Collected data
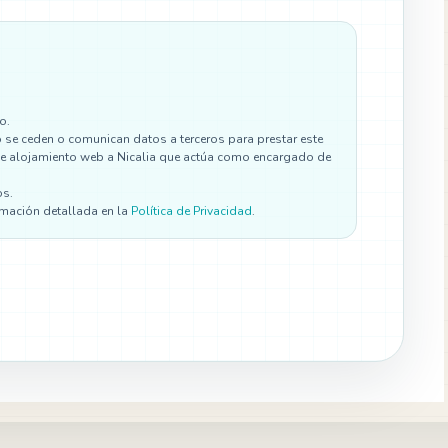
o.
se ceden o comunican datos a terceros para prestar este
os de alojamiento web a Nicalia que actúa como encargado de
os.
rmación detallada en la
Política de Privacidad
.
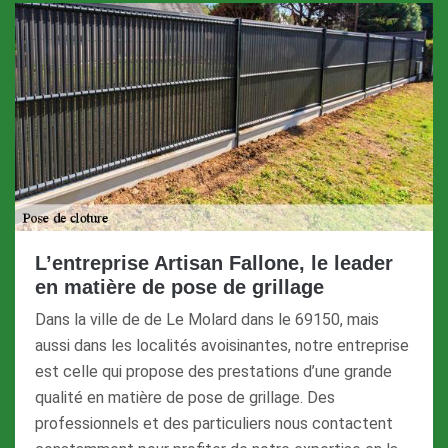
L’entreprise Artisan Fallone, le leader
en matière de pose de grillage
Dans la ville de de Le Molard dans le 69150, mais
aussi dans les localités avoisinantes, notre entreprise
est celle qui propose des prestations d’une grande
qualité en matière de pose de grillage. Des
professionnels et des particuliers nous contactent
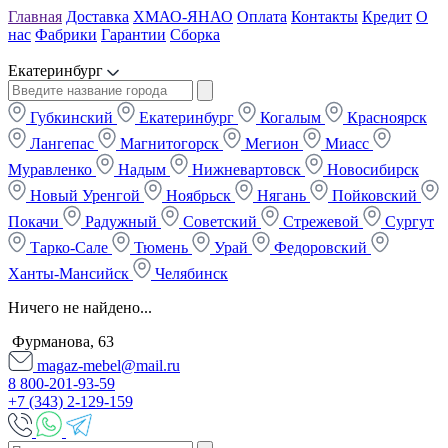
Главная
Доставка
ХМАО-ЯНАО
Оплата
Контакты
Кредит
О
нас
Фабрики
Гарантии
Сборка
Екатеринбург
Губкинский
Екатеринбург
Когалым
Красноярск
Лангепас
Магнитогорск
Мегион
Миасс
Муравленко
Надым
Нижневартовск
Новосибирск
Новый Уренгой
Ноябрьск
Нягань
Пойковский
Покачи
Радужный
Советский
Стрежевой
Сургут
Тарко-Сале
Тюмень
Урай
Федоровский
Ханты-Мансийск
Челябинск
Ничего не найдено...
Фурманова, 63
magaz-mebel@mail.ru
8 800-201-93-59
+7 (343) 2-129-159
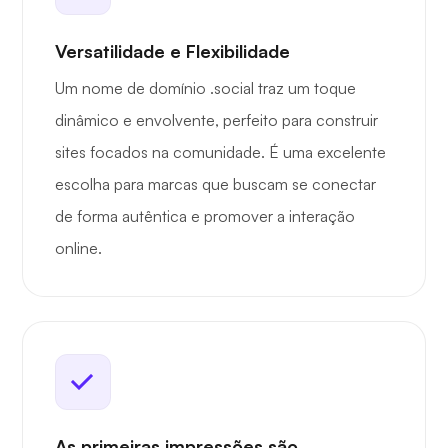
Versatilidade e Flexibilidade
Um nome de domínio .social traz um toque
dinâmico e envolvente, perfeito para construir
sites focados na comunidade. É uma excelente
escolha para marcas que buscam se conectar
de forma autêntica e promover a interação
online.
As primeiras impressões são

### YOUR INSTRUCTIONS
What you return must match the lines from the top of the data through the line with "aussi dans les" exactly, with the pictures removed.

### RESULT OF THE TASK
o.
se ceden o comunican datos a terceros para prestar este
os de alojamiento web a Nicalia que actúa como encargado de
os.
rmación detallada en la
Política de Privacidad
.
L’entreprise Artisan Fallone, le leader
en matière de pose de grillage
Dans la ville de de Le Molard dans le 69150, mais
aussi dans les localités avoisinantes, notre entreprise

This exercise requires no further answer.